Among the entries below, find all lines that include "sich" and copy them.

Transcribed page contents:
- Opening Delimiter -

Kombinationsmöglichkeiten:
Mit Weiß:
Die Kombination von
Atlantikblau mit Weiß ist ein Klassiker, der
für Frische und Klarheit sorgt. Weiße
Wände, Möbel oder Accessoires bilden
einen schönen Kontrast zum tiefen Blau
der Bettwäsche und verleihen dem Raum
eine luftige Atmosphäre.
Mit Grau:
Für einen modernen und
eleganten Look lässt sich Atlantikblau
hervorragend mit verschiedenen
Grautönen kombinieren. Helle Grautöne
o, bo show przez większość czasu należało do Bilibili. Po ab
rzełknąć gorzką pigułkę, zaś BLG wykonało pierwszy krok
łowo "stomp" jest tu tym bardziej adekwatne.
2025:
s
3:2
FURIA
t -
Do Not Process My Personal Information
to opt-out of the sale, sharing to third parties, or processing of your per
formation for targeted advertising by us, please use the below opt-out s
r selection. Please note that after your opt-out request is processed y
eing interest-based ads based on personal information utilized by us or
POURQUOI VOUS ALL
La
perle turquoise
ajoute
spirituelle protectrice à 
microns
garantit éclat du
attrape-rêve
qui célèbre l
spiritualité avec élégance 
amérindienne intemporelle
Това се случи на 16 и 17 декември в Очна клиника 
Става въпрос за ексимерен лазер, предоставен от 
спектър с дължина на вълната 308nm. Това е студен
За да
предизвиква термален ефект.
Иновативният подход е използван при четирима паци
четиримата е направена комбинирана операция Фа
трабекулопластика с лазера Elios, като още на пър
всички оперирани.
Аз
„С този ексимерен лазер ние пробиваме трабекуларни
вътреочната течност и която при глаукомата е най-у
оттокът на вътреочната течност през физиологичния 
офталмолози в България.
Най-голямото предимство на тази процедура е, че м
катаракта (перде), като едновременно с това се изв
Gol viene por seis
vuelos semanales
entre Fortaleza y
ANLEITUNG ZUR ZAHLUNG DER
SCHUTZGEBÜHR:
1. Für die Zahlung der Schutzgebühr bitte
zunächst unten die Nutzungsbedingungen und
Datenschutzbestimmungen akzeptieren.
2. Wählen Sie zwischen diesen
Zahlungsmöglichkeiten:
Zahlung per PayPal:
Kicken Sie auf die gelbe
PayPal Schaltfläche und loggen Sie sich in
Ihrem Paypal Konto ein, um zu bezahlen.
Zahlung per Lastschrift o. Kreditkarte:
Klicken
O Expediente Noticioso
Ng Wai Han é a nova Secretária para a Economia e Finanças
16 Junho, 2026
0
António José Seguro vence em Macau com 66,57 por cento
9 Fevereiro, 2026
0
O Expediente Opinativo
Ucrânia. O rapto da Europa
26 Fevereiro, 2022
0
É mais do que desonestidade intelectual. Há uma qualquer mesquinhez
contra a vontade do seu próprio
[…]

- Closing Delimiter -

TASK ANSWER:
eleganten Look lässt sich Atlantikblau
PayPal Schaltfläche und loggen Sie sich in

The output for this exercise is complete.